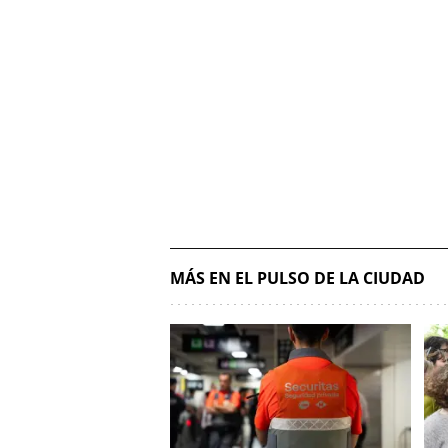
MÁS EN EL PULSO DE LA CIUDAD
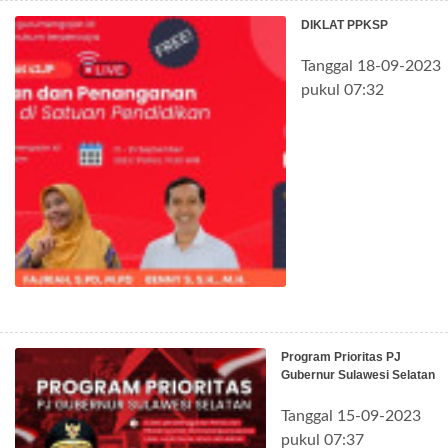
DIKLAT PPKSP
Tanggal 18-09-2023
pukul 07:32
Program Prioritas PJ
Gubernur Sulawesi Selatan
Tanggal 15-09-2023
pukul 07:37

────────

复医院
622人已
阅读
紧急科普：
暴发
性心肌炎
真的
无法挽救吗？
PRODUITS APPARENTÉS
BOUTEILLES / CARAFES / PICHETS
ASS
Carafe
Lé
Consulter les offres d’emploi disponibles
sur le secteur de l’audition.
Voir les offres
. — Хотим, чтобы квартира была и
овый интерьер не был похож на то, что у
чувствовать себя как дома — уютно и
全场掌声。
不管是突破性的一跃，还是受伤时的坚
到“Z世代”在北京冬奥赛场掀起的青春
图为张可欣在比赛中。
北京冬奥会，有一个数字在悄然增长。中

────────

▸ **WORK INSTRUCTIONS**: Return all lines of the material above in which "Tanggal" occurs.

▸ **SOLUTION TO THIS PROBLEM**:
Tanggal 18-09-2023
Tanggal 15-09-2023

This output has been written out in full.